Reconnaître leur rôle actif dans les processus d’apprentissage, en promouvant leur prise d’initiative en fonction des possibilités qui caractérisent cette étape du développement. Reconnaître leur droit légitime à participer à la prise des décisions qui les concernent. Les considérer comme des individus qui ont chacun des caractéristiques propres, qui sont en relation avec les autres et qui sont en permanence en train de construire leur identité. Les considérer comme des individus qui font partie d’un contexte donné, qui sont situés dans une culture, une période et un espace particuliers, et qui sont capables de transformer leur environnement et d’évoluer.
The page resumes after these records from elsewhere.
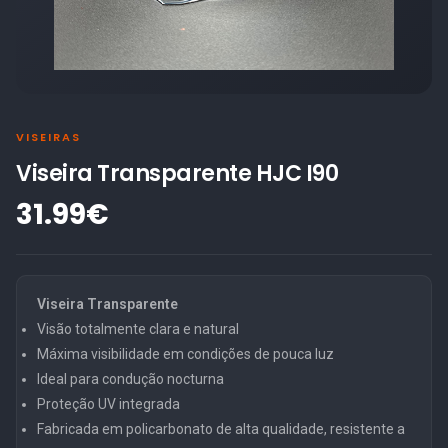
VISEIRAS
Viseira Transparente HJC I90
31.99€
Viseira Transparente
Visão totalmente clara e natural
Máxima visibilidade em condições de pouca luz
Ideal para condução nocturna
Proteção UV integrada
Fabricada em policarbonato de alta qualidade, resistente a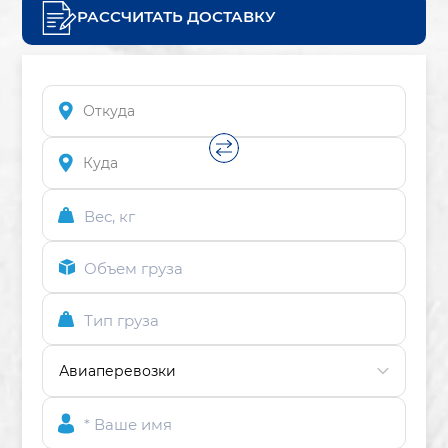
РАССЧИТАТЬ ДОСТАВКУ
Вес, кг
Объем груза
Тип груза
* Ваше имя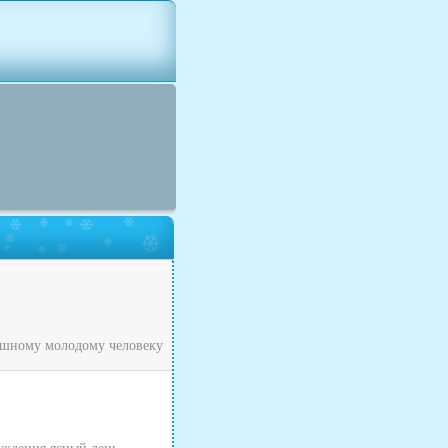
рашному молодому человеку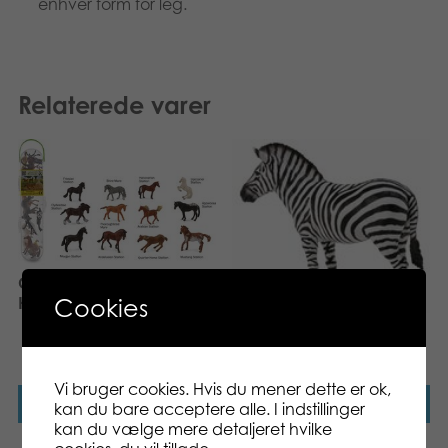
enhver form for leg.
Relaterede varer
CollectA Box of Mini
Cookies
Horses in tube toy
CollectA Common Zebra
L toy
Vi bruger cookies. Hvis du mener dette er ok,
Læs mere
Læs mere
kan du bare acceptere alle. I indstillinger
kan du vælge mere detaljeret hvilke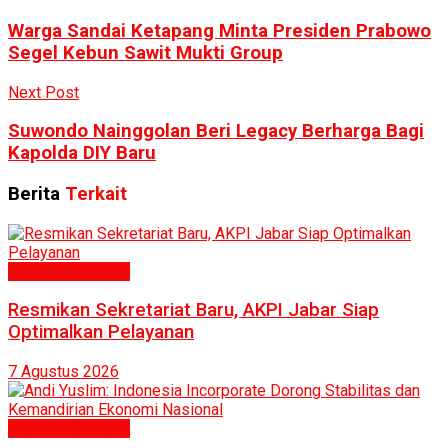
Warga Sandai Ketapang Minta Presiden Prabowo
Segel Kebun Sawit Mukti Group
Next Post
Suwondo Nainggolan Beri Legacy Berharga Bagi
Kapolda DIY Baru
Berita
Terkait
Ekonomi & Bisnis
Resmikan Sekretariat Baru, AKPI Jabar Siap
Optimalkan Pelayanan
7 Agustus 2026
Ekonomi & Bisnis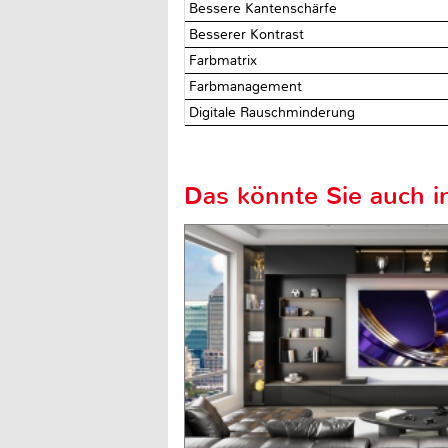
Bessere Kantenschärfe
Besserer Kontrast
Farbmatrix
Farbmanagement
Digitale Rauschminderung
Das könnte Sie auch in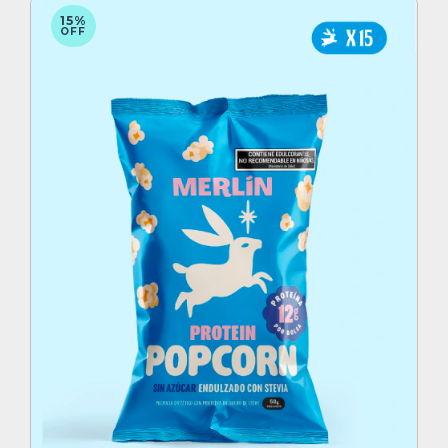
15%
OFF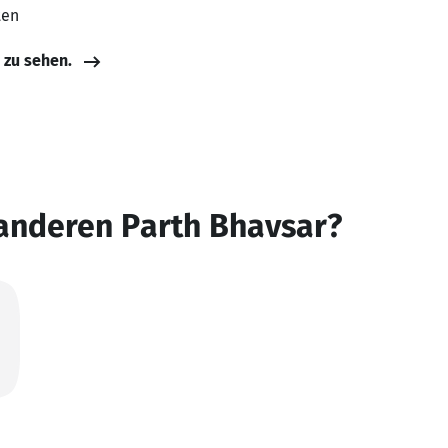
ten
e zu sehen.
 anderen Parth Bhavsar?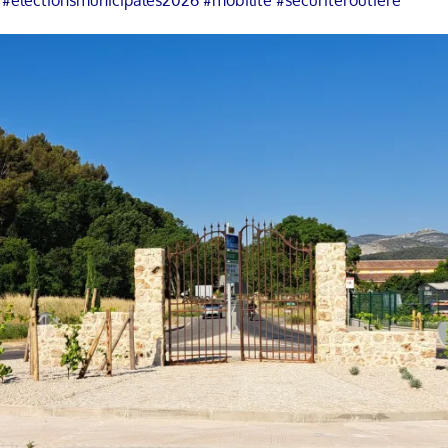
#electionsmunicipales2026
#mobilite
#securiteroutiere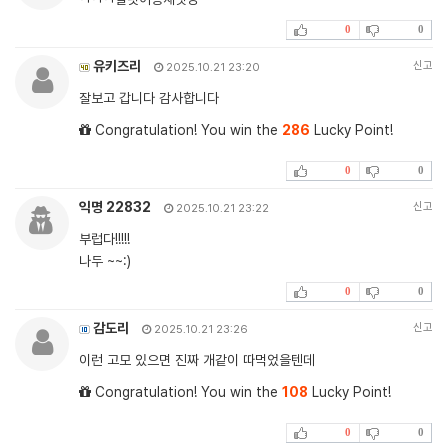
0
0
유키즈리
신고
2025.10.21 23:20
잘보고 갑니다 감사합니다
Congratulation! You win the
286
Lucky Point!
0
0
익명 22832
신고
2025.10.21 23:22
부럽다!!!!!
나두 ~~:)
0
0
감도리
신고
2025.10.21 23:26
이런 고모 있으면 진짜 개같이 따먹었을텐데
Congratulation! You win the
108
Lucky Point!
0
0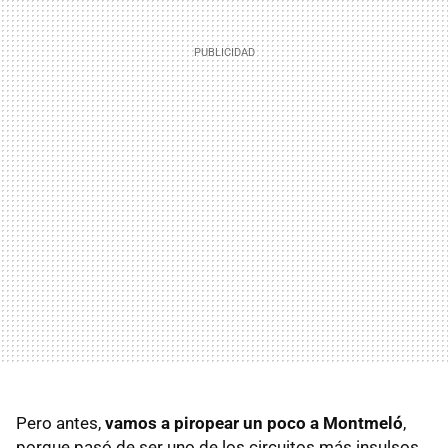
Pero antes,
vamos a piropear un poco a Montmeló
,
porque pasó de ser uno de los circuitos más insulsos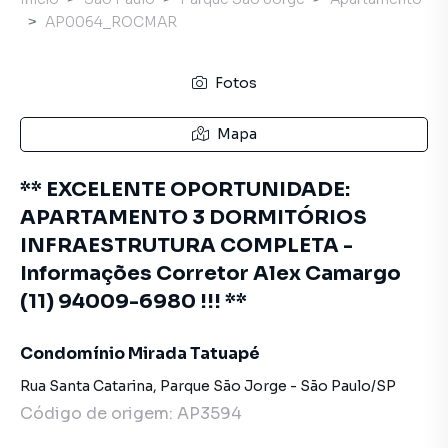
AP0064_ROCMAR
Fotos
Mapa
** EXCELENTE OPORTUNIDADE:
APARTAMENTO 3 DORMITÓRIOS
INFRAESTRUTURA COMPLETA -
Informações Corretor Alex Camargo
(11) 94009-6980 !!! **
Condomínio Mirada Tatuapé
Rua Santa Catarina
,
Parque São Jorge
-
São Paulo
/
SP
Código de origem:
AP3594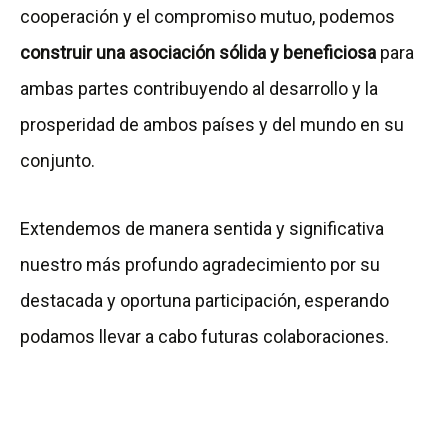
cooperación y el compromiso mutuo, podemos
construir una asociación sólida y beneficiosa
para
ambas partes contribuyendo al desarrollo y la
prosperidad de ambos países y del mundo en su
conjunto.
Extendemos de manera sentida y significativa
nuestro más profundo agradecimiento por su
destacada y oportuna participación, esperando
podamos llevar a cabo futuras colaboraciones.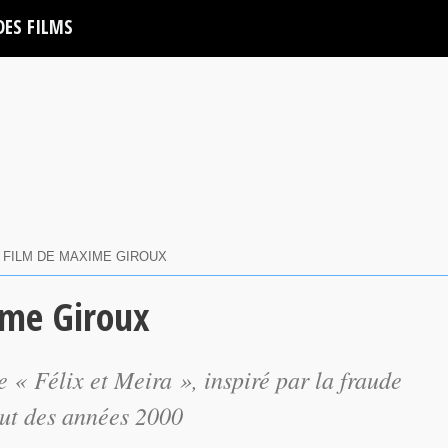
DES FILMS
 FILM DE MAXIME GIROUX
ime Giroux
 « Félix et Meira », inspiré par la fraude
but des années 2000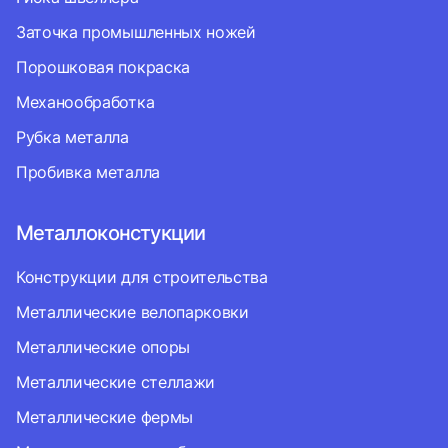
Заточка промышленных ножей
Порошковая покраска
Механообработка
Рубка металла
Пробивка металла
Металлоконстукции
Конструкции для строительства
Металлические велопарковки
Металлические опоры
Металлические стеллажи
Металлические фермы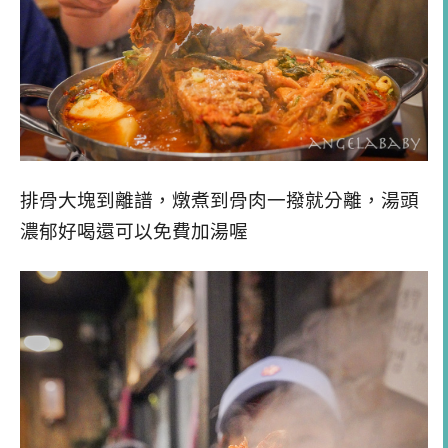
排骨大塊到離譜，燉煮到骨肉一撥就分離，湯頭
濃郁好喝還可以免費加湯喔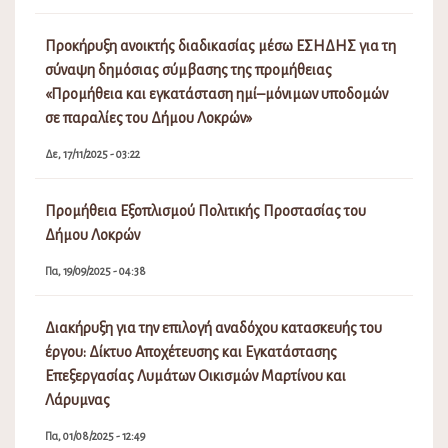
Προκήρυξη ανοικτής διαδικασίας μέσω ΕΣΗΔΗΣ για τη
σύναψη δημόσιας σύμβασης της προμήθειας
«Προμήθεια και εγκατάσταση ημί–μόνιμων υποδομών
σε παραλίες του Δήμου Λοκρών»
Δε, 17/11/2025 - 03:22
Προμήθεια Εξοπλισμού Πολιτικής Προστασίας του
Δήμου Λοκρών
Πα, 19/09/2025 - 04:38
Διακήρυξη για την επιλογή αναδόχου κατασκευής του
έργου: Δίκτυο Αποχέτευσης και Εγκατάστασης
Επεξεργασίας Λυμάτων Οικισμών Μαρτίνου και
Λάρυμνας
Πα, 01/08/2025 - 12:49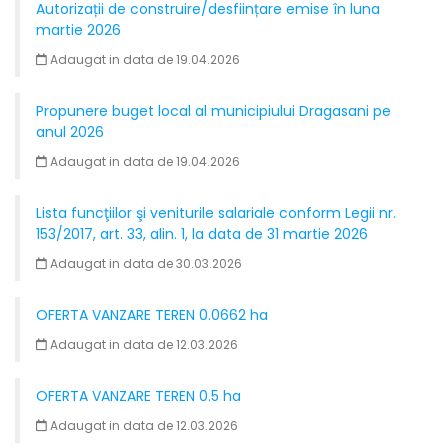
Autorizații de construire/desființare emise în luna
martie 2026
Adaugat in data de 19.04.2026
Propunere buget local al municipiului Dragasani pe
anul 2026
Adaugat in data de 19.04.2026
Lista funcţiilor şi veniturile salariale conform Legii nr.
153/2017, art. 33, alin. 1, la data de 31 martie 2026
Adaugat in data de 30.03.2026
OFERTA VANZARE TEREN 0.0662 ha
Adaugat in data de 12.03.2026
OFERTA VANZARE TEREN 0.5 ha
Adaugat in data de 12.03.2026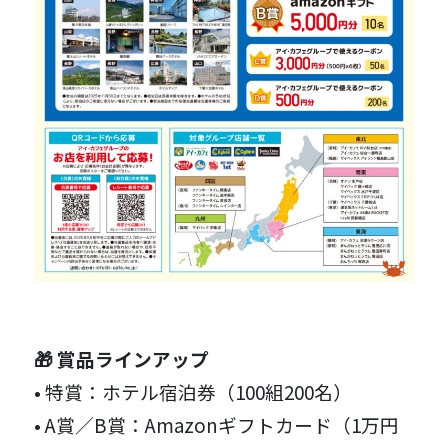
🎁 賞品ラインアップ
• 特賞：ホテル宿泊券（100組200名）
• A賞／B賞：Amazonギフトカード（1万円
On constate donc un degré élevé de cohérence entre les curricula qui accordent un rôle important aux expériences d’apprentissage et l’approche axée sur les droits ; ces deux perspectives placent l’enfant au centre des activités. Si le curriculum se rapporte aux expériences d’apprentissage, les expériences qui semblent être particulièrement pertinentes sont celles qui permettent aux enfants de décider, de participer, de jouer, de construire, d’explorer, de dialoguer, etc. Ces occasions constituent le cœur du processus pédagogique et, par conséquence, du curriculum, réaffirmant le droit des enfants à l’éducation.

Quelques réflexions autour de la qualité des curricula relatifs à la petite enfance Pour entamer une réflexion au sujet de la qualité des curricula, deux notions qui s’opposent seront utilisées comme sources d’analyse. La qualité sera abordée d’une part du point de vue de la simplicité et d’autre part du point de vue de la complexité. Ces deux visions se réfèrent à des paradigmes distincts, qui sont actuellement développés dans différents contextes au niveau mondial. S’il est certain que le paradigme de la simplicité jouit d’une sorte d’hégémonie à l’heure d’aborder la qualité de l’éducation de la petite enfance, le paradigme complexe ou postmoderne s’est imposé dans des pays caractérisés par des résultats éducatifs élevés (Dahlberg et al., 2005).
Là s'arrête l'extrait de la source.